PoissonLikelihoodDistance#
- class deepinv.optim.PoissonLikelihoodDistance(gain=1.0, bkg=0, denormalize=False)[source]#
Bases:
Distance(Negative) Log-likelihood of the Poisson distribution.
\[\distance{y}{x} = \sum_i y_i \log(y_i / x_i) + x_i - y_i\]Note
The function is not Lipschitz smooth w.r.t. \(x\) in the absence of background (\(\beta=0\)).
- Parameters:
gain (float) – gain of the measurement \(y\). Default: 1.0.
bkg (float) – background level \(\beta\). Default: 0.
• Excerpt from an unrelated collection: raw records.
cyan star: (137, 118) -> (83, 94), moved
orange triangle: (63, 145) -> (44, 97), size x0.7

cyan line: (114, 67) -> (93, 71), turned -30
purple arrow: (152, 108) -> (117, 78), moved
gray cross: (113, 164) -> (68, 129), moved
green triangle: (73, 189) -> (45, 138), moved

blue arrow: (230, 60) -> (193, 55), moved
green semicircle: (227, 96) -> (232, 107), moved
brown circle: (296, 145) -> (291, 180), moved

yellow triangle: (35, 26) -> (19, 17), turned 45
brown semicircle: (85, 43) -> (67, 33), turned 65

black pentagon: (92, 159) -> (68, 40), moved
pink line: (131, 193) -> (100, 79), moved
denormalize (bool) – if True, the measurement is divided by the gain. By default, in the class
physics.noise.PoissonNoise, the measurements are multiplied by the gain after being sampled by the Poisson distribution. Default: True.
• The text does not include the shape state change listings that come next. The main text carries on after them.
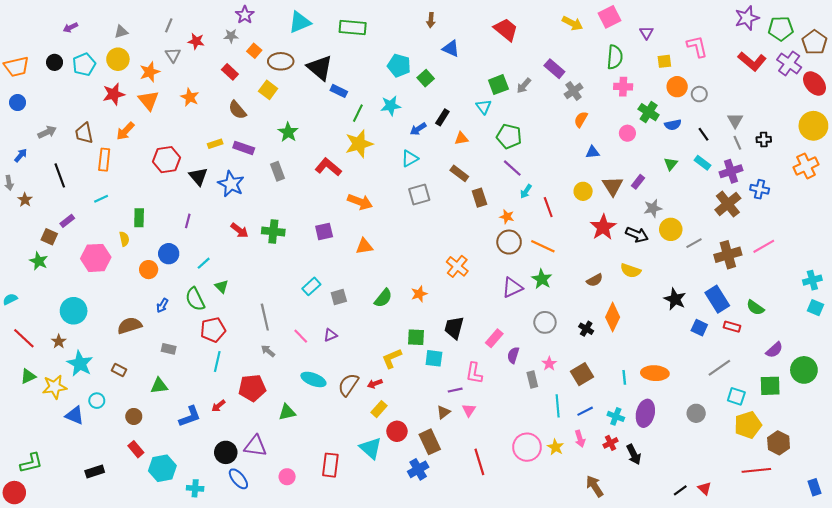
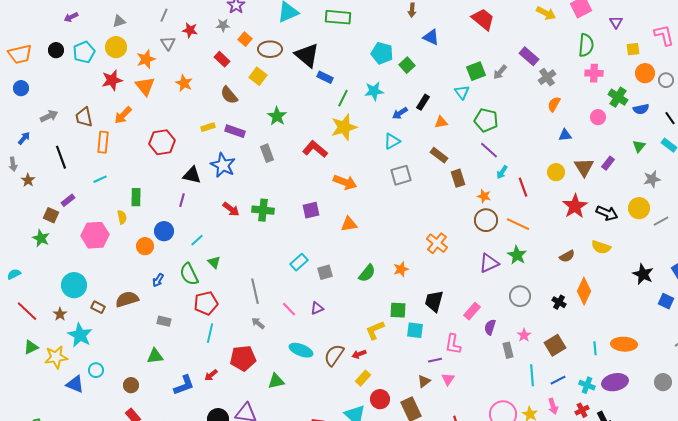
black triangle: (198, 177) -> (192, 175), moved, turned -36
gray star: (653, 208) -> (652, 179), moved
brown rectangle: (119, 370) -> (98, 307), moved
purple ellipse: (645, 413) -> (615, 382), turned 65

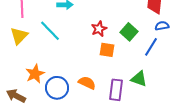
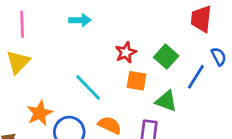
blue semicircle: (162, 26) -> (219, 57), moved, turned 72
cyan line: (50, 31) -> (88, 88), moved
green triangle: (139, 79) -> (166, 101), moved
- fn(x, y, *args, **kwargs)[source]#
Computes the Kullback-Leibler divergence
- Parameters:
x (torch.Tensor) – Variable \(x\) at which the distance is computed.
y (torch.Tensor) – Observation \(y\).
- grad(x, y, *args, **kwargs)[source]#
Gradient of the Kullback-Leibler divergence
- Parameters:
x (torch.Tensor) – signal \(x\) at which the function is computed.
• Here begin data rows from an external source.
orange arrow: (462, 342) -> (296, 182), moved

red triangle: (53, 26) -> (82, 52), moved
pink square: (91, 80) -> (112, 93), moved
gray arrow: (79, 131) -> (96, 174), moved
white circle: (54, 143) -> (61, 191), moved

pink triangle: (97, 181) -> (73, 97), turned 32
y (torch.Tensor) – measurement \(y\).
- prox(x, y, *args, gamma=1.0, **kwargs)[source]#
Proximal operator of the Kullback-Leibler divergence
- Parameters:
x (torch.Tensor) – signal \(x\) at which the function is computed.
y (torch.Tensor) – measurement \(y\).
gamma (float) – proximity operator step size.